ASEMPRA takes CDP up a notch

I had a briefing today with ASEMPRA, and it looks like they've got something to talk about with their Windows-specific CDP product.

ASEMPRA has a CDP product aimed at the mid-market that protects Windows, Exchange, and SQL Server.  Along with the typical CDP cool stuff (RPOs of zero, no full backups required, no downtime for backups, etc), they've got a few bits that sound unique.  Tell me what you think.

  1. They can recover a volume in place instantaneously.  It goes something like this:
    1. Stop using the volume for a couple of second (e.g. take the bad Exchange storage group offline)
    2. Start a ASEMPRA restore and select the point in time that you want to restore to (takes about twenty seconds)
    3. Start using the volume again (take the storage group online)
    4. The application can now begin using the volume as if it's already been recovered.  (For those of you familiar with the concept, this is similar to the way a BCV restore work, except you didn't have to buy a BCV.)
  2. (A typical CDP restore would have Exchange or SQL use some other mount point while it was restoring the real one.  These guys just do it in place, and invisible to the app.  All they need is a few seconds while the app isn't using the volume.)
  3. When you recover a filesystem, they guarantee that you don't need a chkdsk on the volume and that every file was recovered to a consistent point.  (Other CDP products recover the whole volume to a single point in time, which may require an fsck or chkdsk to be consistent.)
  4. When you recover a database, they understand the transactions that won't be consistent based on the recovery point you selected, and recover the blocks they would change prior to that point.  In other words, when they're done, you do NOT have to do a crash recovery the way you do with other CDP solutions.

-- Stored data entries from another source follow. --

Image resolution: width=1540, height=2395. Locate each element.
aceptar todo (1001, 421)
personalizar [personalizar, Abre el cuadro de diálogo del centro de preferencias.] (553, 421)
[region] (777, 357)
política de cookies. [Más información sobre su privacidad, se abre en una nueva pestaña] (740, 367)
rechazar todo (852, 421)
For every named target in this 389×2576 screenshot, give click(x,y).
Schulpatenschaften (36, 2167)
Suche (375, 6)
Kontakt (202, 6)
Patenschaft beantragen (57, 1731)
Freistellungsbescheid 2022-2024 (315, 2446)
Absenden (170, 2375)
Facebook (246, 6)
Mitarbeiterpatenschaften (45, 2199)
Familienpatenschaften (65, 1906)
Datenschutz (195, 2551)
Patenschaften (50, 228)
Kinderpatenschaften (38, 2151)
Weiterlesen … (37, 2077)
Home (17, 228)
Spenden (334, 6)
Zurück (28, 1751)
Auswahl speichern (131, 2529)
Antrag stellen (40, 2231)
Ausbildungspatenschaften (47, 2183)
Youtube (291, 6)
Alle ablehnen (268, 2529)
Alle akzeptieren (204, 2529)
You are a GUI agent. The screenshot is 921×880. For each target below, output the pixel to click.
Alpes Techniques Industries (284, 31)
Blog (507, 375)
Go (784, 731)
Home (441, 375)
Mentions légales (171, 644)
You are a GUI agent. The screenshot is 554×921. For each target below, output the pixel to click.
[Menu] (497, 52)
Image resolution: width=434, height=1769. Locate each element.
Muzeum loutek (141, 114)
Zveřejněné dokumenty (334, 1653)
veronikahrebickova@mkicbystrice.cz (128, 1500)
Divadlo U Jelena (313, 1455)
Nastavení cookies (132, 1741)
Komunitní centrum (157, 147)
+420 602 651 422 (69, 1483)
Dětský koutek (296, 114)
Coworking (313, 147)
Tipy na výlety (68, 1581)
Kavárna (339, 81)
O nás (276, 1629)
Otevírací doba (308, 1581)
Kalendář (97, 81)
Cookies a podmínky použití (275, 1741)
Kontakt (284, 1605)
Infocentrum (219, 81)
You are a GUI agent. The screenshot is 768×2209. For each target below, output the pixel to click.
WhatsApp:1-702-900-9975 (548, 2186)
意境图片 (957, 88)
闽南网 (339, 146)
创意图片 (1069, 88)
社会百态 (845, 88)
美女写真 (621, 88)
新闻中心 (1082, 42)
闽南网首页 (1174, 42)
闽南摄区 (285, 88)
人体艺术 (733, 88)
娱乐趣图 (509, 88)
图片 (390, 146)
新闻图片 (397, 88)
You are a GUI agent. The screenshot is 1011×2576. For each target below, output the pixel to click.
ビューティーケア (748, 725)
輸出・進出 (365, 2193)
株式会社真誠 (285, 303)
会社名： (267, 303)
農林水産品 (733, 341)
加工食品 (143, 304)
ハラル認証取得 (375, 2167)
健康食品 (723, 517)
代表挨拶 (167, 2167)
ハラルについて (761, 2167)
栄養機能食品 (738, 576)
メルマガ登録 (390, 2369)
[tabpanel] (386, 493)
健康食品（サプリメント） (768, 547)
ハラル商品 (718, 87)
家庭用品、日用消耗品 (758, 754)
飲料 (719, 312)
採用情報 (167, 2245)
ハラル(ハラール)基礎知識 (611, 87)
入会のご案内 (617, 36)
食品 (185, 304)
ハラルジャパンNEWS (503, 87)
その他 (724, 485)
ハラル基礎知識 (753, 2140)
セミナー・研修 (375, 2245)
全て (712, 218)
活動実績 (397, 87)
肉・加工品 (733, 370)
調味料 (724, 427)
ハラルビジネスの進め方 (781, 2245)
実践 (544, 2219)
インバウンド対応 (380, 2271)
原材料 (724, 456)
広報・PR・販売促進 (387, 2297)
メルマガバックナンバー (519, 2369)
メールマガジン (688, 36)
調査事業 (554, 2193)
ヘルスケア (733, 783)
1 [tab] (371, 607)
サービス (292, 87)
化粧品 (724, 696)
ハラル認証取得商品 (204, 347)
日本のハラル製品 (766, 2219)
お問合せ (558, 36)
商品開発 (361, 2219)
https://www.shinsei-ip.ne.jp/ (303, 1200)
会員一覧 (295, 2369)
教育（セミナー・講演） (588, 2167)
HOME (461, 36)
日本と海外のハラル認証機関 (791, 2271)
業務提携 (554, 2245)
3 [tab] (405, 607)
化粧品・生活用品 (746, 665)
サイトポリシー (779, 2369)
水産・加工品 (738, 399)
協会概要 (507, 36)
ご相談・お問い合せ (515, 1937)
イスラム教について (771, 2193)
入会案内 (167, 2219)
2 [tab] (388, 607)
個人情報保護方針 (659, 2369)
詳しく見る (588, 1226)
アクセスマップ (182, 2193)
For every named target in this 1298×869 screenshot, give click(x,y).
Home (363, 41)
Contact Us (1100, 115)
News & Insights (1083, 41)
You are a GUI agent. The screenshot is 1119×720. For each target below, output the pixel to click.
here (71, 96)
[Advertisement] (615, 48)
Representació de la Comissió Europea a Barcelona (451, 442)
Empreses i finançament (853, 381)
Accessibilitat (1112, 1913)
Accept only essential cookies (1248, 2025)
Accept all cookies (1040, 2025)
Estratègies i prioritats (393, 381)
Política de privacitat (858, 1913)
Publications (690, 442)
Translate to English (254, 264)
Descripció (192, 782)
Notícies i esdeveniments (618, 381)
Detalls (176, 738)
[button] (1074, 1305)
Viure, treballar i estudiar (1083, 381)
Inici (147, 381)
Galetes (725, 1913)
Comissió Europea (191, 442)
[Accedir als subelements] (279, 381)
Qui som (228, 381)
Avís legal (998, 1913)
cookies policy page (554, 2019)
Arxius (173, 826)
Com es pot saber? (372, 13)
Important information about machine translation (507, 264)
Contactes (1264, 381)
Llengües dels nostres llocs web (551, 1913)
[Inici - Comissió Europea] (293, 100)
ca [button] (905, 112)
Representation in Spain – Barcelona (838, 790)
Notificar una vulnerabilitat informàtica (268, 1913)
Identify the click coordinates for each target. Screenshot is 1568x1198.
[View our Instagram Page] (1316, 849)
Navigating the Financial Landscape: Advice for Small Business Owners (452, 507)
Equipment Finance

Certainly sounds interesting.  Anyone tried it?    

Written by W. Curtis Preston (@wcpreston), four-time O'Reilly author, and host of The Backup Wrap-up podcast. I am now the Technology Evangelist at Sullivan Strickler, which helps companies manage their legacy data

2 comments
  • What is there to say besides "-)oes it really work under load?" and "Can I afford it?" ^_^

    If I were wearing my industry Windows sysadmin hat again, I’d buy their stuff in a second if my company could afford it. It would have been extremely helpful a decade ago when I last I did that in earnest.

    – Harold

  • The answers are "That’s a great question for ASEMPRA. I of course have no idea. I’ve never used it in production" and "Since they’re pricing it at the mid-market, I’d guess it’s a yes."